The Council for Higher Education last week approved the establishment of the first public college in an Arab-Israeli city. The college will be established in Nazareth under the academic wing of the University of Haifa, and will be based on an existing college that has been fighting for recognition for years. The official language of the college will be Hebrew, but courses in which the language of instruction is Arab and English are also planned.
The students currently studying at the unaccredited Nazareth Academic Institute in two subjects, chemistry and communications, will begin preparatory courses from the coming semester of this year so they can join the newly accredited institution.
The higher education council stated in its decision to establish an accredited academic institution in Nazareth that “there is a real need in Arab society in the north for academic studies.”
There are already several teachers’ colleges in Arab communities in Israel's north.
The unaccredited NAI functioned as a private institution but was unable to charge the high tuition that is the norm in other such institutions because of the economic situation in the Arab sector, and thus was plagued with funding difficulties. It has been fighting for recognition and funding from the Council for Higher Education since its founding eight years ago.
Prof. Manuel Trajtenberg, chairman of the Planning and Budgeting Committee of the Council for Higher Education, told Haaretz: “When we came into office we said we wanted to make higher education accessible to the Arab sector as a national mission.”
According to Trajtenberg, the college is “not an Arab academic institution, because there is no such thing as a Jewish or Arab academic institution, but location is an important matter because it allows accessibility to the adjacent population.”

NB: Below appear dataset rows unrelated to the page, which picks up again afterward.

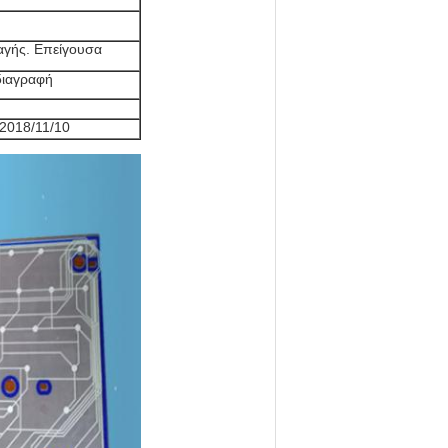
αγής. Επείγουσα
διαγραφή
2018/11/10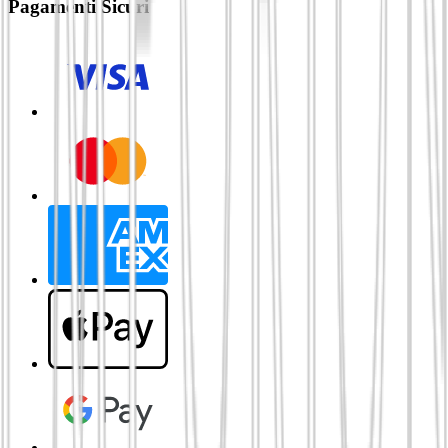
Pagamenti Sicuri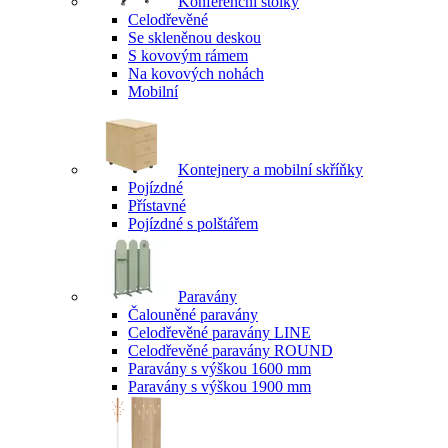
Konferenční stolky
Celodřevěné
Se skleněnou deskou
S kovovým rámem
Na kovových nohách
Mobilní
Kontejnery a mobilní skříňky
Pojízdné
Přístavné
Pojízdné s polštářem
Paravány
Čalouněné paravány
Celodřevěné paravány LINE
Celodřevěné paravány ROUND
Paravány s výškou 1600 mm
Paravány s výškou 1900 mm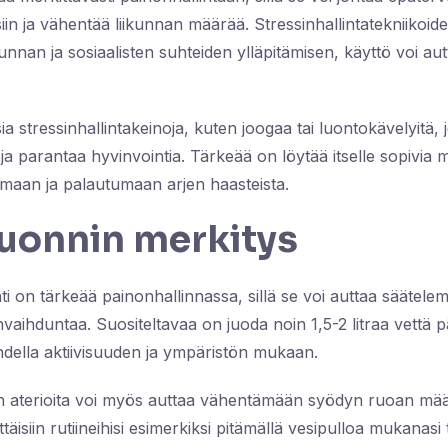
in ja vähentää liikunnan määrää. Stressinhallintatekniikoid
kunnan ja sosiaalisten suhteiden ylläpitämisen, käyttö voi au
isia stressinhallintakeinoja, kuten joogaa tai luontokävelyitä, 
ja parantaa hyvinvointia. Tärkeää on löytää itselle sopivia 
umaan ja palautumaan arjen haasteista.
uonnin merkitys
nti on tärkeää painonhallinnassa, sillä se voi auttaa säätel
vaihduntaa. Suositeltavaa on juoda noin 1,5-2 litraa vettä 
ihdella aktiivisuuden ja ympäristön mukaan.
 aterioita voi myös auttaa vähentämään syödyn ruoan määrä
täisiin rutiineihisi esimerkiksi pitämällä vesipulloa mukanasi 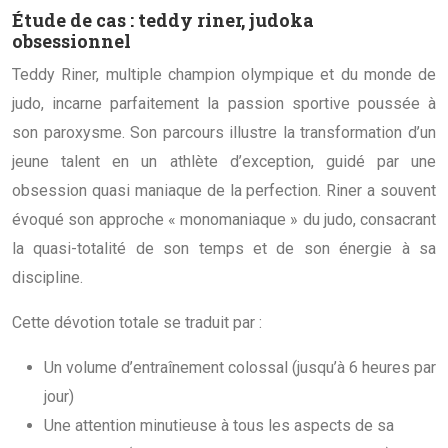
Étude de cas : teddy riner, judoka
obsessionnel
Teddy Riner, multiple champion olympique et du monde de
judo, incarne parfaitement la passion sportive poussée à
son paroxysme. Son parcours illustre la transformation d’un
jeune talent en un athlète d’exception, guidé par une
obsession quasi maniaque de la perfection. Riner a souvent
évoqué son approche « monomaniaque » du judo, consacrant
la quasi-totalité de son temps et de son énergie à sa
discipline.
Cette dévotion totale se traduit par :
Un volume d’entraînement colossal (jusqu’à 6 heures par
jour)
Une attention minutieuse à tous les aspects de sa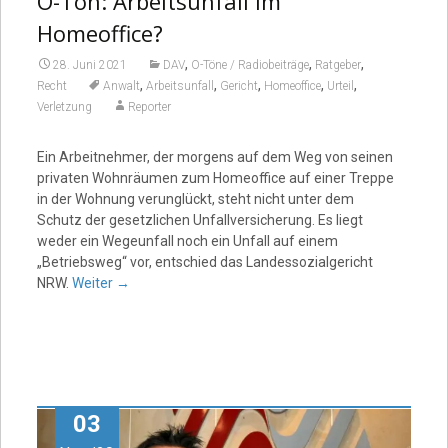
O-Ton: Arbeitsunfall im
Homeoffice?
,
,
,
28. Juni 2021
DAV
O-Töne / Radiobeiträge
Ratgeber
,
,
,
,
,
Recht
Anwalt
Arbeitsunfall
Gericht
Homeoffice
Urteil
Verletzung
Reporter
Ein Arbeitnehmer, der morgens auf dem Weg von seinen
privaten Wohnräumen zum Homeoffice auf einer Treppe
in der Wohnung verunglückt, steht nicht unter dem
Schutz der gesetzlichen Unfallversicherung. Es liegt
weder ein Wegeunfall noch ein Unfall auf einem
„Betriebsweg“ vor, entschied das Landessozialgericht
NRW.
Weiter
→
03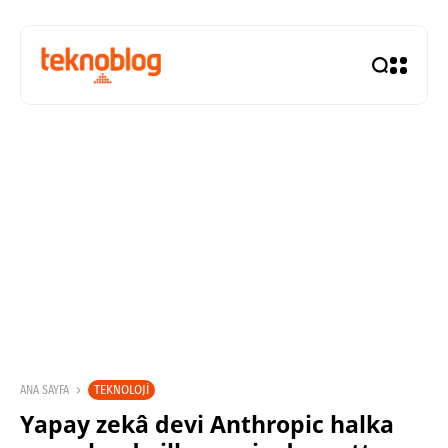
TEKNOLOJI
ANA SAYFA
Yapay zekâ devi Anthropic halka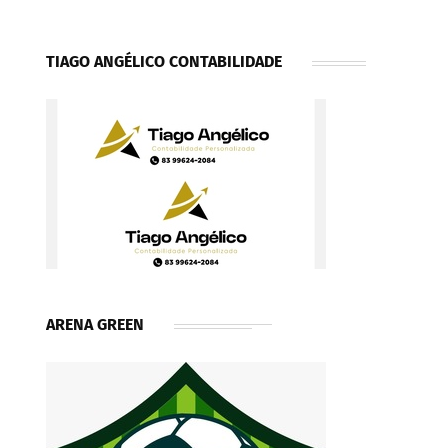
TIAGO ANGÉLICO CONTABILIDADE
ARENA GREEN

Trajtenberg said that the council concluded 18 months ago that there was a need for an academic institution in an Arab community, and began talks with the existing college in Nazareth. The council took into consideration that between 8,000 and 10,000 Arab students study abroad each year, mainly in Jordan, Trajtenberg noted.

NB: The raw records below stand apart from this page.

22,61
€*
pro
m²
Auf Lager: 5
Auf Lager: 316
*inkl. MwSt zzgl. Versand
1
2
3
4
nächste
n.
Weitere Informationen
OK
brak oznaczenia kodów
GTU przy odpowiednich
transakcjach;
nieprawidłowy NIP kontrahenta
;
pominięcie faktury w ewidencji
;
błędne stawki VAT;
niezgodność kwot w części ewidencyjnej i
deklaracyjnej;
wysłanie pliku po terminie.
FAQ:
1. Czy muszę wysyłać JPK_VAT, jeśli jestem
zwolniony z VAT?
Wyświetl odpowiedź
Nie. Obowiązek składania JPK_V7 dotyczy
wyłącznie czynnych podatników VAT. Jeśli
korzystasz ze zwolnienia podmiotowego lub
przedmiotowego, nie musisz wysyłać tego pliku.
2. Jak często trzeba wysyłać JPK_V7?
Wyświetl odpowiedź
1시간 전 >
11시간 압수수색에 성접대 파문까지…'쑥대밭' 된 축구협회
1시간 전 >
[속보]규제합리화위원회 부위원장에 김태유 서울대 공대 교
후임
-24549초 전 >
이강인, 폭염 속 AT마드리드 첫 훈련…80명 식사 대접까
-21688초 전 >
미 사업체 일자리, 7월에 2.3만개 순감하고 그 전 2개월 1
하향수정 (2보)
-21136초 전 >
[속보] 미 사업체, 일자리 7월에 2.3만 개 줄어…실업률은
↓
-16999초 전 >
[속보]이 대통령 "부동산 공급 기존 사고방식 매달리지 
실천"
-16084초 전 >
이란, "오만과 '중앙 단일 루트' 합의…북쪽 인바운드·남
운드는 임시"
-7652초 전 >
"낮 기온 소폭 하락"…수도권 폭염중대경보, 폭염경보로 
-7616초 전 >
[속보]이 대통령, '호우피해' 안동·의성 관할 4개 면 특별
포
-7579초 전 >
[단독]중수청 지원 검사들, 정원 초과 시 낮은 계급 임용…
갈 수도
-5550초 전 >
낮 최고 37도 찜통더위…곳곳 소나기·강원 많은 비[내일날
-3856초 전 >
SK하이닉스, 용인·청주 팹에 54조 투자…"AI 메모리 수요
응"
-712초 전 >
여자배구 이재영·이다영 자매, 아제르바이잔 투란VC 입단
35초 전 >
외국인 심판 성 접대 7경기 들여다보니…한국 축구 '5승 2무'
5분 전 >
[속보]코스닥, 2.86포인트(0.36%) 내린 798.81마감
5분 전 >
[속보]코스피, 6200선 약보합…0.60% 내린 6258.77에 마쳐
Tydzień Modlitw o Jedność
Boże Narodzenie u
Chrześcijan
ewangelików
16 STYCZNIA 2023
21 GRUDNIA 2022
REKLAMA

Texas A&M University initiated a plan to establish a campus extension in Nazareth and held a publicized signing of an initial agreement. However, problems emerged that have delayed its implementation. Texas A&M is still working in partnership with University of Haifa on the initiative.
"Trajtenberg said that the fact that the college is under the aegis of the University of Haifa is the model for all accredited colleges established in Israel. The college is expected eventually to offer degrees in computer sciences, nursing, economics and accounting, with an emphasis on employable professions.

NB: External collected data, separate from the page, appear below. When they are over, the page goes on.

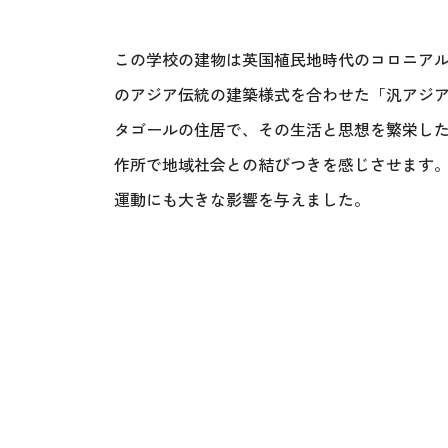
この学校の建物は英国植民地時代のコロニア
のアジア伝統の建築様式を合わせた「汎アジ
タゴールの住居で、その生活と思想を繁栄し
作所で地域社会との結びつきを感じさせます
運動にも大きな影響を与えました。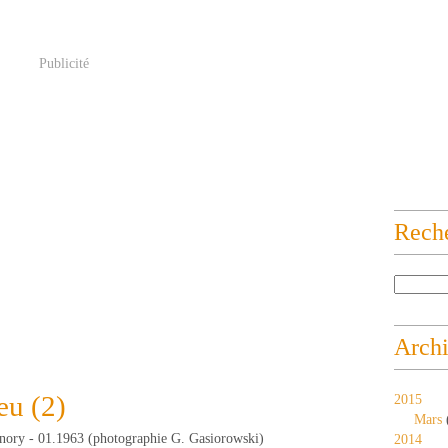
Publicité
Rech
Arch
eu (2)
2015
Mars
nory - 01.1963 (photographie G. Gasiorowski)
2014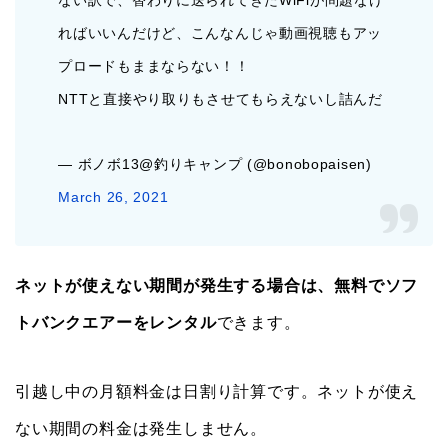
ない訳で、替わりに送られてきたWiFiが問題なけ
ればいいんだけど、こんなんじゃ動画視聴もアッ
プロードもままならない！！
NTTと直接やり取りもさせてもらえないし詰んだ
— ボノボ13@釣りキャンプ (@bonobopaisen)
March 26, 2021
ネットが使えない期間が発生する場合は、無料でソフ
トバンクエアーをレンタル
できます。
引越し中の月額料金は日割り計算です。ネットが使え
ない期間の料金は発生しません。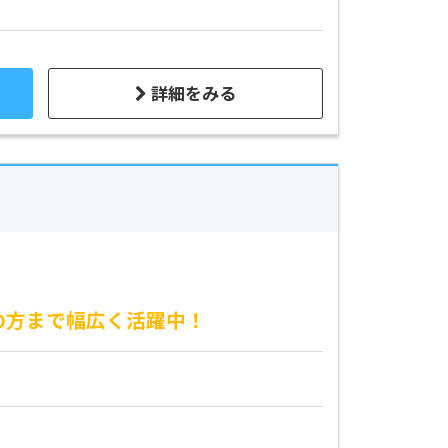
詳細をみる
の方まで幅広く活躍中！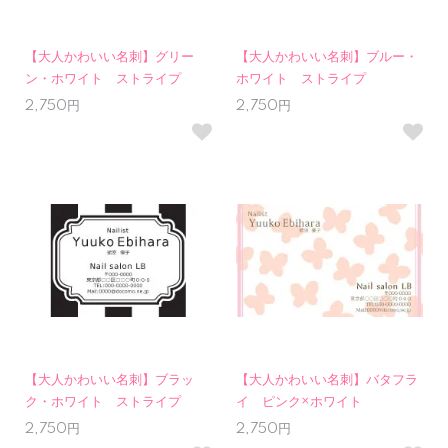
【大人かわいい名刺】グリー
【大人かわいい名刺】ブルー・
ン・ホワイト ストライプ
ホワイト ストライプ
2,750円
2,750円
【大人かわいい名刺】ブラッ
【大人かわいい名刺】バタフラ
ク・ホワイト ストライプ
イ ピンク×ホワイト
2,750円
2,750円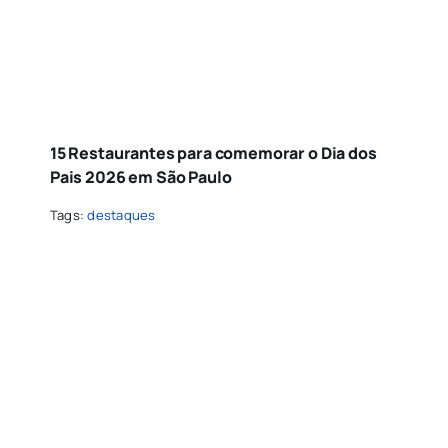
15 Restaurantes para comemorar o Dia dos
Pais 2026 em São Paulo
Tags:
destaques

The council’s chairman, Education Minister Shay Piron, said the establishment of the first publicly funded college in Nazareth is “good news for the Arab sector and its young people, because it makes higher education accessible to them and increases their chances of employment.”
Dr. Suher Basharat, dean of students at the college, confirmed that the official language of instruction would be Hebrew but that “our students will get help in learning Hebrew as part of their studies. This is an unusual move toward Arab society in these times, and can be a point of light in the darkness we are in.”
The chairman of the college’s board, Mazen Kofti, said the intention was “to open the college not only to Arab students but to attract students from all over the region and even from abroad,” adding that he hoped the college would become independent of the University of Haifa within three to five years.
A reponse to this article - a letter to the editor from the chancellor of the Texas A&M University System - was published on November 25.